Watching water droplets merge on the International Space Station

Droplets (on the centimeter scale) merge during an experiment on the International Space Station.
Credit: Josh McCraney

Understanding how water droplets spread and coalesce is essential for scenarios in everyday life, such as raindrops falling off cars, planes, and roofs, and for applications in energy generation, aerospace engineering, and microscale cell adhesion. However, these phenomena are difficult to model and challenging to observe experimentally.

In Physics of Fluids, by AIP Publishing, researchers from Cornell University and Clemson University designed and analyzed droplet experiments that were done on the International Space Station.

Droplets usually appear as small spherical caps of water because their surface tension exceeds gravity.

“If the drops get much larger, they begin to lose their spherical shape, and gravity squishes them into something more like puddles,” said author Josh McCraney of Cornell University. “If we want to analyze drops on Earth, we need to do it at a very small scale.”

But at small scales, droplets dynamics are too fast to observe. Hence, the ISS. The lower gravity in space means the team could investigate larger droplets, moving from a couple millimeters in diameter to 10 times that length.

The researchers sent four different surfaces with various roughness properties to the ISS, where they were mounted to a lab table. Cameras recorded the droplets as they spread and merged.
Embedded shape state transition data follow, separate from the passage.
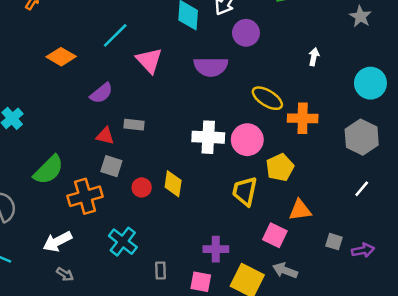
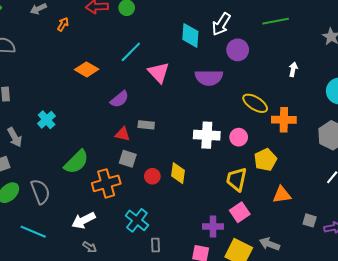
pink circle: (247, 140) -> (239, 137), size x0.7
pink square: (275, 235) -> (240, 212), moved, turned 30
gray rectangle: (160, 270) -> (155, 245), moved

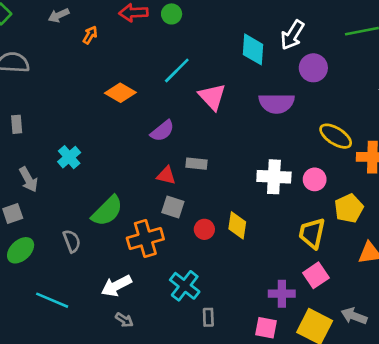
gray semicircle: (40, 192) -> (72, 241), moved, size x0.7

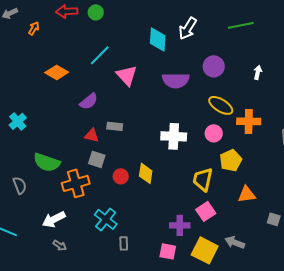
purple circle: (313, 68) -> (214, 66), moved
pink circle: (315, 179) -> (214, 133), moved
green semicircle: (107, 211) -> (47, 162), turned 64

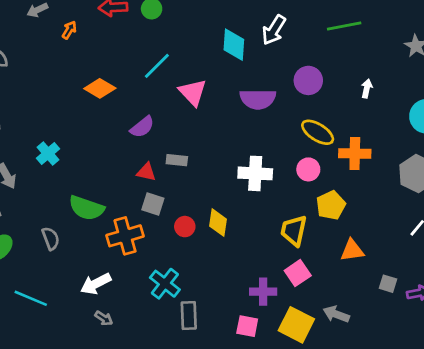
gray rectangle: (124, 243) -> (189, 316), size x1.5

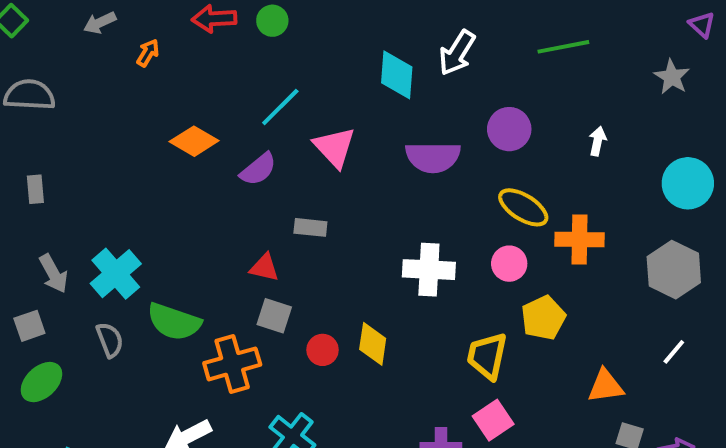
purple semicircle: (142, 127) -> (258, 169), moved
cyan cross: (48, 154) -> (116, 274), moved, size x1.4
gray rectangle: (177, 160) -> (310, 227), moved
gray semicircle: (51, 239) -> (110, 340), moved
orange triangle: (352, 250) -> (606, 386), moved

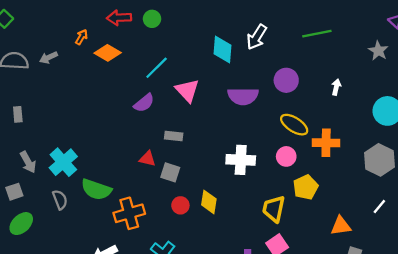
gray arrow: (100, 23) -> (49, 58), moved
orange diamond: (194, 141) -> (108, 53), moved
gray square: (274, 316) -> (170, 172), moved

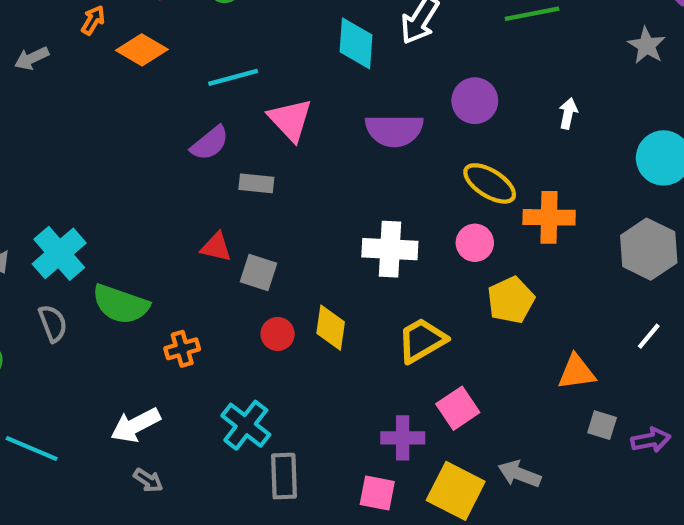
cyan line: (157, 68) -> (233, 77), turned 30
gray rectangle: (174, 136) -> (256, 183), moved
yellow trapezoid: (274, 209) -> (422, 340), moved, turned 48
orange cross: (129, 213) -> (182, 349), size x0.6

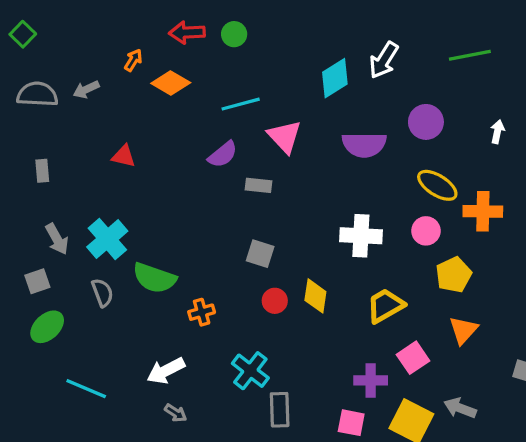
cyan diamond: (356, 43) -> (335, 78), turned 54
red triangle: (216, 247) -> (124, 156), moved
orange triangle: (577, 372) -> (463, 330), moved, turned -40

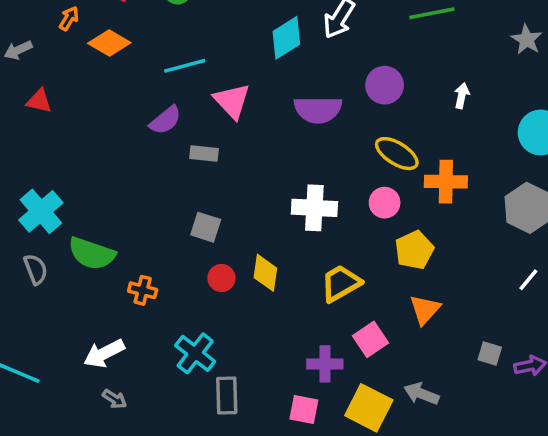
red triangle: (124, 156) -> (39, 101), moved
orange cross: (202, 312) -> (143, 290), turned 30

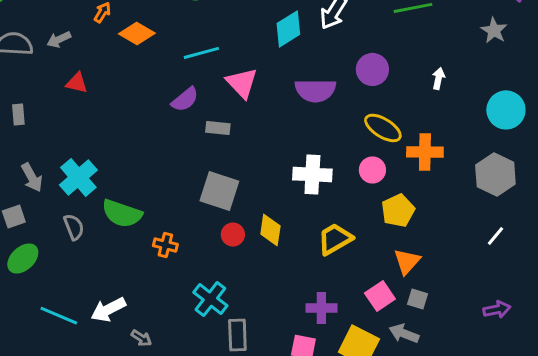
gray square: (206, 227) -> (219, 191), size x1.5
pink square: (371, 339) -> (380, 296), moved
white arrow: (104, 353) -> (108, 310), moved
gray square: (490, 353) -> (417, 299), moved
“NASA astronauts Kathleen Rubins and Michael Hopkins would deposit a single drop of desired size at a central location on the surface. This drop is near, but not touching, a small porthole pre-drilled into the surface,” said McCraney. “The astronaut then injected water through the porthole, which collects and essentially grows an adjacent drop. Injection continues until the two drops touch, at which point they coalesce.”

The experiments aimed to test the Davis-Hocking model, a simple way to simulate droplets. If a droplet of water sits on a surface, part of it touches the air and creates an interface, while the section in contact with the surface forms an edge or contact line. The Davis-Hocking model describes the equation for the contact line. The experimental results confirmed and expanded the parameter space of the Davis-Hocking model.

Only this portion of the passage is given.